What This Track Means for Its Era
Collaborations of this type, crossing genre lines and generational divides in rap, became increasingly common through the 2020s as the industry's old walls between country, rap, and pop continued to dissolve. Jelly Roll's trajectory in particular made him a bridge figure: artists who might not otherwise share a session found common commercial ground when he was involved. Sharks captures a specific moment in that ongoing genre conversation. Press play and hear what happens when New Orleans, Nashville, and Detroit end up in the same room.
“Sharks” — Lil Wayne, Jelly Roll & Big Sean's singular moment on the 2020s charts.
02 Song Meaning
The Meaning Behind Sharks — Lil Wayne, Jelly Roll & Big Sean
Predator Symbolism and Its Rap History
The shark has served as a recurring metaphor in rap music for as long as the genre has been producing songs about competitive survival. Sharks do not stop moving; they eat or they are eaten; they have no concept of mercy in the water. For rappers, the imagery translates cleanly to an industry and a street context where the same rules of perpetual motion and constant vigilance apply. A track called Sharks positions its three narrators as creatures defined by their capacity to hunt and their refusal to become prey.
Three Voices, Three Kinds of Toughness
What makes the collaboration's thematic content interesting is the fact that Lil Wayne, Jelly Roll, and Big Sean each bring a different inflection to the idea of resilience and competitive dominance. Wayne's toughness is linguistic and cerebral; his version of the predator is a wordsmith who defeats challengers through sheer technical superiority. Big Sean's is more explicitly aspirational, rooted in Detroit's tradition of turning limited resources into limitless ambition. Jelly Roll's is visceral and autobiographical; his hardship narratives are grounded in a documented personal history that gives his claim to survivor status a particular kind of weight.

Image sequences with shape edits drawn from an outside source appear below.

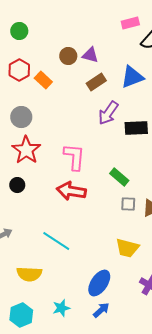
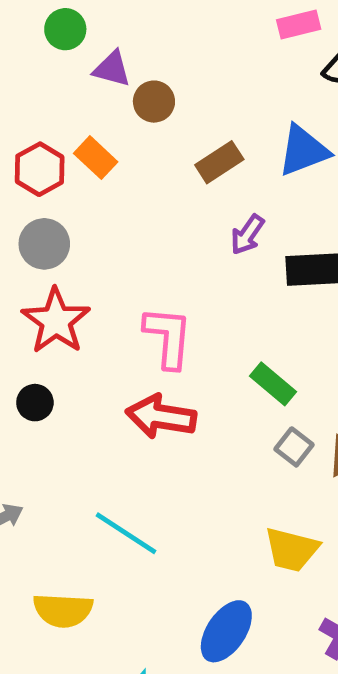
green circle: (19, 31) -> (65, 29), moved
purple triangle: (90, 55) -> (112, 69), moved
red hexagon: (19, 70) -> (40, 169), moved
purple arrow: (108, 113) -> (247, 235), size x0.7
gray square: (128, 204) -> (294, 447), turned 35

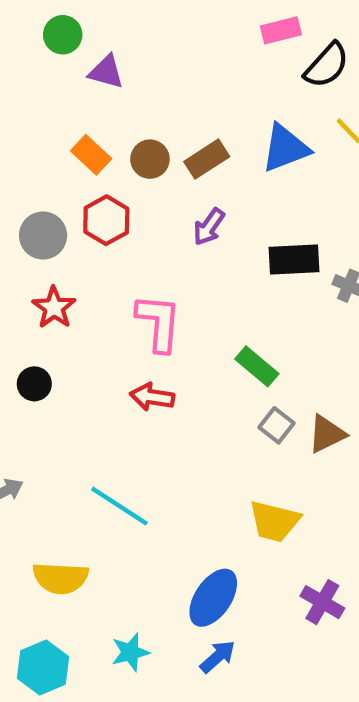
brown circle: (154, 102) -> (150, 159), moved
red hexagon: (40, 169) -> (106, 220), moved
purple arrow: (247, 235) -> (209, 227), moved
red star: (56, 321) -> (54, 307), size x0.7
red arrow: (161, 417) -> (152, 397), size x0.7

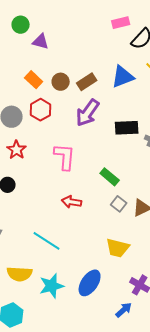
purple arrow: (209, 227) -> (88, 113), size x1.6
red arrow: (152, 397) -> (72, 202), moved
cyan star: (130, 652) -> (52, 286), moved, size x1.4
blue arrow: (218, 657) -> (124, 310), moved

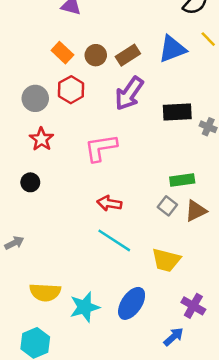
pink L-shape: (65, 157) -> (101, 148), turned -104
green rectangle: (110, 177) -> (182, 180), moved, turned -48
cyan line: (47, 241) -> (114, 240), moved

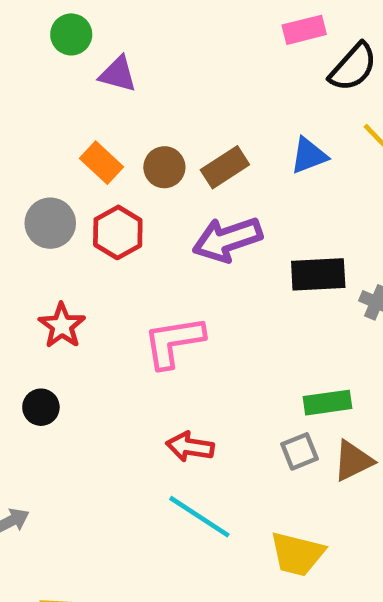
blue triangle: (172, 49) -> (309, 156), size x0.7
purple arrow: (129, 93) -> (227, 239), turned 36
gray circle: (35, 98) -> (50, 223), moved
gray square: (167, 206) -> (300, 451), turned 30

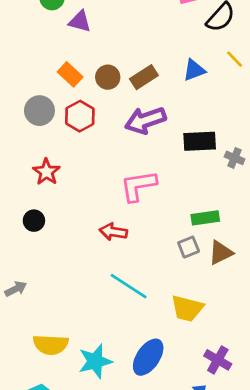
pink L-shape: (174, 342) -> (138, 186), moved
red arrow: (190, 447) -> (113, 232), moved

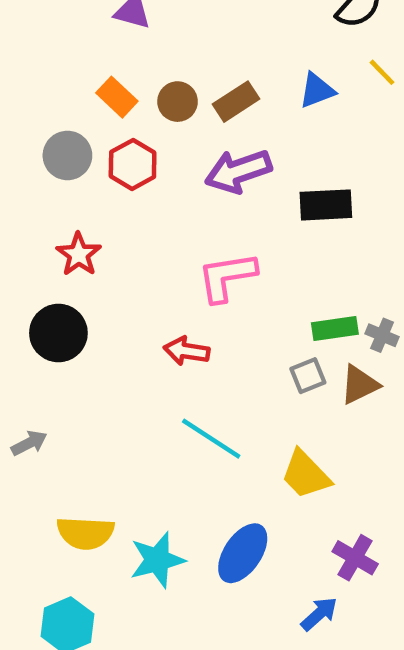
gray cross: (235, 158) -> (382, 335), moved
black circle: (34, 221) -> (58, 333), size x1.6
yellow trapezoid: (187, 308) -> (306, 475), turned 32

Survival as the Central Theme
Underneath the competitive posturing that shark imagery invites, there is a deeper current in music of this kind: the genuine difficulty of surviving environments that are designed, or seem designed, to consume you. All three artists have spoken publicly about the personal costs of their journeys to mainstream success. The shark, in this reading, is not purely a predator but also a survivor, an organism that has adapted to a hostile environment and learned its rules well enough to move through it without becoming a casualty.
The Social World the Song Describes
Rap music in the 2020s has continued to evolve its vocabulary for discussing environments where material success is both a goal and a measuring stick, where loyalty is scarce and betrayal is common, and where the costs of ambition are paid in currencies that money alone cannot cover. Sharks participates in this ongoing conversation, using the central metaphor to organize a set of reflections on what it means to have come up from difficult circumstances and arrived at a position where you are, by any reasonable measure, one of the apex creatures in your ecosystem.
Genre Crossing and Its Meaning
Jelly Roll's presence on this track is worth dwelling on for what it says about the song's cultural moment. His journey from underground rap to mainstream country credibility to multi-genre collaboration partner represents a dissolution of the walls that once kept different musical communities from recognizing shared experience. The toughness he brings is coded differently than Wayne's or Sean's, but it comes from the same place: a life that required significant navigation to survive, translated into music that makes the navigation audible.